Reading ADV Data with MHKiT

This example presents a simplified workflow for analyzing Acoustic Doppler Velocimetry (ADV) data using MHKiT. MHKiT incorporates the DOLfYN codebase as a module to handle ADV and Acoustic Doppler Current Profiler (ADCP) data.

This particular dataset is an excerpt from a cabled ADV mounted to a Sea Spider tripod, where the ADV was sampling on a duty cycle where 5 minutes of data was recorded every 20 minutes. All of the steps for a non-cabled ADV still apply, excepting the probe-inst rotation step.

A standard ADV data analysis workflow can be segmented into the following steps:

  1. Raw Data Review: Evaluate the original data by verifying timestamps and assessing the quality of velocity data, specifically looking for any data spikes.

  2. Data Cleaning: Identify and eliminate any spurious data points. If needed, bad data points can be replaced with interpolated values.

  3. Data Rotation: Transform the data into the principal flow coordinates, which are the streamwise, cross-stream, and vertical directions.

  4. Data Averaging: Aggregate the data into bins or ensembles, each of which spans a predefined time length, typically between 5 and 10 minutes.

  5. Statistical Analysis: Compute turbulence statistics such as turbulence intensity, Turbulent Kinetic Energy (TKE), and Reynolds stresses for the observed flow field.

Start your analysis by importing the necessary tools:

[1]:
from mhkit import dolfyn
from mhkit.dolfyn.adv import api

Read Raw Instrument Data

DOLfYN currently only carries support for the Nortek Vector ADV. The example loaded here is a short clip of data from a test deployment to show DOLfYN’s capabilities.

Start by reading in the raw datafile downloaded from the instrument. The dolfyn.read function reads the raw file and dumps the information into an xarray Dataset, which contains three groups of variables:

  1. Velocity, amplitude, and correlation of the Doppler velocimetry

  2. Measurements of the instrument’s bearing and environment

  3. Orientation matrices DOLfYN uses for rotating through coordinate frames.

[2]:
ds = dolfyn.read("data/dolfyn/vector_cabled_imu01.VEC")
Reading file data/dolfyn/vector_cabled_imu01.VEC ...

There are two ways to see what’s in a Dataset.
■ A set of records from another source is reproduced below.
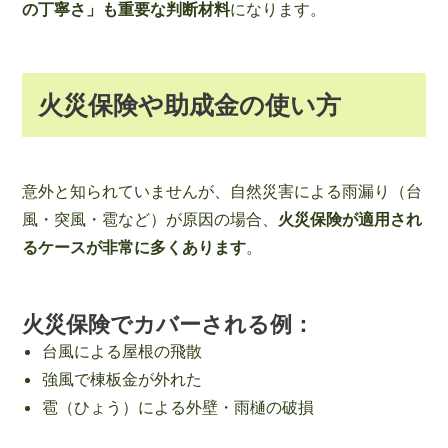
の丁寧さ」も重要な判断材料
になります。
火災保険や助成金の使い方
意外と知られていませんが、自然災害による雨漏り（台
風・突風・雹など）が原因の場合、
火災保険が適用され
るケースが非常に多くあります
。
火災保険でカバーされる例：
台風による屋根の飛散
強風で棟板金が外れた
雹（ひょう）による外壁・雨樋の破損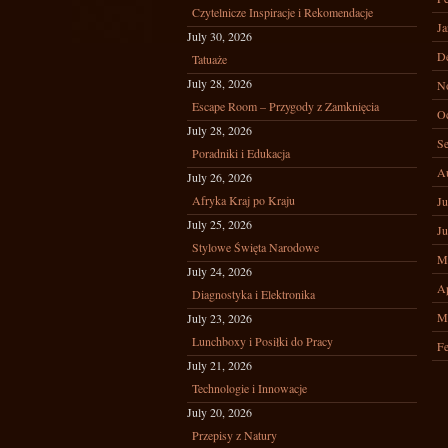
Czytelnicze Inspiracje i Rekomendacje
Ja
July 30, 2026
D
Tatuaże
July 28, 2026
N
Escape Room – Przygody z Zamknięcia
Oc
July 28, 2026
Se
Poradniki i Edukacja
A
July 26, 2026
Afryka Kraj po Kraju
Ju
July 25, 2026
Ju
Stylowe Święta Narodowe
M
July 24, 2026
Ap
Diagnostyka i Elektronika
M
July 23, 2026
Lunchboxy i Posiłki do Pracy
Fe
July 21, 2026
Technologie i Innowacje
July 20, 2026
Przepisy z Natury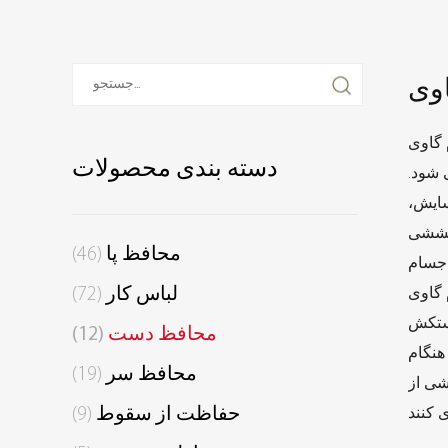
وی
 مختلف کاری با شدت بالا طراحی
دسته بندی محصولات
 شود.
سایش،
 کششی
محافظ پا
(46)
اجسام
لباس کار
(72)
ل ساخت و ساز
دستکش
محافظ دست
(12)
هنگام
محافظ سر
(19)
شی از
حفاظت از سقوط
(9)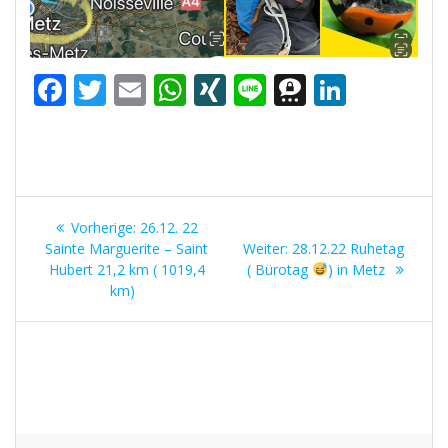
F
T
E
W
XI
Li
T
Li
ac
w
m
h
N
n
h
n
e
itt
ai
at
G
e
re
k
b
er
l
s
e
e
Beitrags-
o
A
m
dI
Vorheriger
Vorherige:
26.12. 22
o
p
a
n
Navigation
Beitrag:
Nächster
Sainte Marguerite – Saint
Weiter:
28.12.22 Ruhetag
Beitrag:
Hubert 21,2 km ( 1019,4
k
p
( Bürotag
) in Metz
km)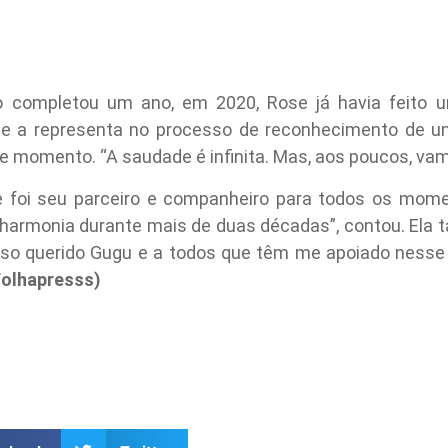
o completou um ano, em 2020, Rose já havia feit
e a representa no processo de reconhecimento de uni
e momento. “A saudade é infinita. Mas, aos poucos, vam
foi seu parceiro e companheiro para todos os mome
a harmonia durante mais de duas décadas”, contou. Ela
sso querido Gugu e a todos que têm me apoiado nesse pe
Folhapresss)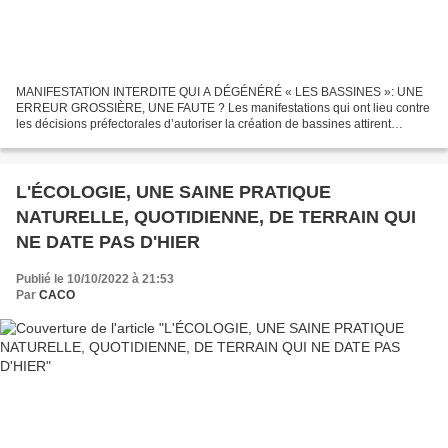
MANIFESTATION INTERDITE QUI A DÉGÉNÉRÉ « LES BASSINES »: UNE
ERREUR GROSSIÈRE, UNE FAUTE ? Les manifestations qui ont lieu contre
les décisions préfectorales d’autoriser la création de bassines attirent
l’attention de nous tous citoyens, consommateurs...
L'ÉCOLOGIE, UNE SAINE PRATIQUE
NATURELLE, QUOTIDIENNE, DE TERRAIN QUI
NE DATE PAS D'HIER
Publié le 10/10/2022 à 21:53
Par
CACO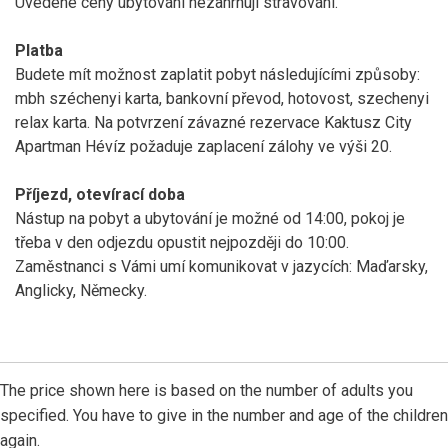
Uvedené ceny ubytování nezahrnují stravování.
Platba
Budete mít možnost zaplatit pobyt následujícími způsoby:
mbh széchenyi karta, bankovní převod, hotovost, szechenyi
relax karta. Na potvrzení závazné rezervace Kaktusz City
Apartman Hévíz požaduje zaplacení zálohy ve výši 20.
Příjezd, otevírací doba
Nástup na pobyt a ubytování je možné od 14:00, pokoj je
třeba v den odjezdu opustit nejpozději do 10:00.
Zaměstnanci s Vámi umí komunikovat v jazycích: Maďarsky,
Anglicky, Německy.
The price shown here is based on the number of adults you
specified. You have to give in the number and age of the children
again.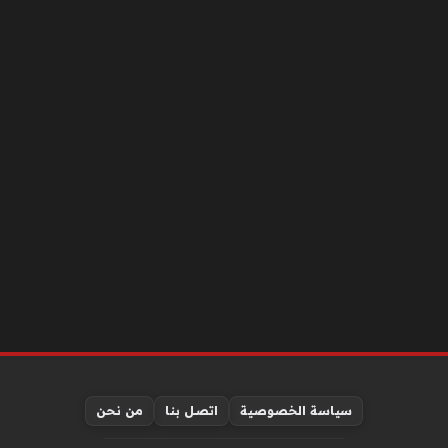
سياسة الخصوصية
اتصل بنا
من نحن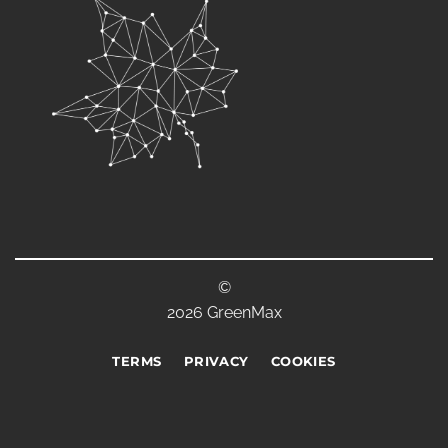
©
2026 GreenMax
TERMS
PRIVACY
COOKIES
The first is to simply type the dataset’s name to see the standard xarray output. To access a particular variable in a dataset, use dict-style (ds['vel']) or attribute-style syntax (ds.vel). See the xarray docs for more details on how to use the xarray format.

[3]:
# print the dataset
ds
[3]:
<xarray.Dataset> Size: 25MB
Dimensions:              (time: 216039, beam: 3, dir: 3, x1: 3, x2: 3,
                          earth: 3, inst: 3)
Coordinates:
  * time                 (time) datetime64[ns] 2MB 2025-02-25T10:00:03.587208...
  * beam                 (beam) int32 12B 1 2 3
  * dir                  (dir) <U1 12B 'X' 'Y' 'Z'
  * x1                   (x1) int32 12B 1 2 3
  * x2                   (x2) int32 12B 1 2 3
  * earth                (earth) <U1 12B 'E' 'N' 'U'
  * inst                 (inst) <U1 12B 'X' 'Y' 'Z'
Data variables: (12/17)
    beam2inst_orientmat  (x1, x2) float64 72B 2.575 -1.305 ... 0.3582 0.3455
    batt                 (time) float32 864kB 13.4 13.4 13.4 ... nan nan nan
    c_sound              (time) float32 864kB 1.477e+03 1.477e+03 ... nan nan
    heading              (time) float32 864kB 0.0 0.0 0.0 0.0 ... nan nan nan
    pitch                (time) float32 864kB 0.0 0.0 0.0 0.0 ... nan nan nan
    roll                 (time) float32 864kB 0.0 0.0 0.0 0.0 ... nan nan nan
    ...                   ...
    amp                  (beam, time) uint8 648kB 84 93 104 103 ... 106 106 95
    corr                 (beam, time) uint8 648kB 94 98 98 97 99 ... 95 97 97 92
    accel                (dir, time) float32 3MB 9.53 9.536 ... -1.229 -1.219
    angrt                (dir, time) float32 3MB 0.000111 ... -0.0005012
    orientmat            (earth, inst, time) float32 8MB 0.1533 ... -0.1279
    pressure             (time) float32 864kB 8.865 8.869 8.86 ... 7.073 7.073
Attributes: (12/42)
    inst_make:                   Nortek
    inst_model:                  Vector
    inst_type:                   ADV
    rotate_vars:                 ['vel', 'accel', 'angrt']
    n_beams:                     3
    profile_mode:                continuous
    ...                          ...
    duty_cycle_n_burst:          9600
    duty_cycle_interval:         1200
    duty_cycle_description:      300.0 second bursts collected at 32.0 Hz, wi...
    fs:                          32.0
    coord_sys:                   inst
    has_imu:                     1

A second way provided to look at data is through the DOLfYN view. This view has several convenience methods, shortcuts, and functions built-in. It includes an alternate – and somewhat more informative/compact – description of the data object when in interactive mode. This can be accessed using

[4]:
ds_dolfyn = ds.velds
ds_dolfyn
[4]:
<ADV data object>:  Nortek Vector
  . 7.37 hours (started: Feb 25, 2025 10:00)
  . inst-frame
  . (216039 pings @ 32.0Hz)
  Variables:
  - time ('time',)
  - vel ('dir', 'time')
  - orientmat ('earth', 'inst', 'time')
  - heading ('time',)
  - pitch ('time',)
  - roll ('time',)
  - temp ('time',)
  - pressure ('time',)
  - amp ('beam', 'time')
  - corr ('beam', 'time')
  - accel ('dir', 'time')
  - angrt ('dir', 'time')
  ... and others (see `<obj>.variables`)

Set rotation for cabled ADV head

For cable-head ADVs, be sure to record the position and orientation of the ADV head relative to the ADV pressure case ‘inst’ coordinate system. This ADV was set up in the same orientation as the one shown in Figure 1 here; the rotation matrix for this setup is written below. Per the Nortek documentation, in this orientation, the probe “X” direction is the IMU’s “-Z” direction.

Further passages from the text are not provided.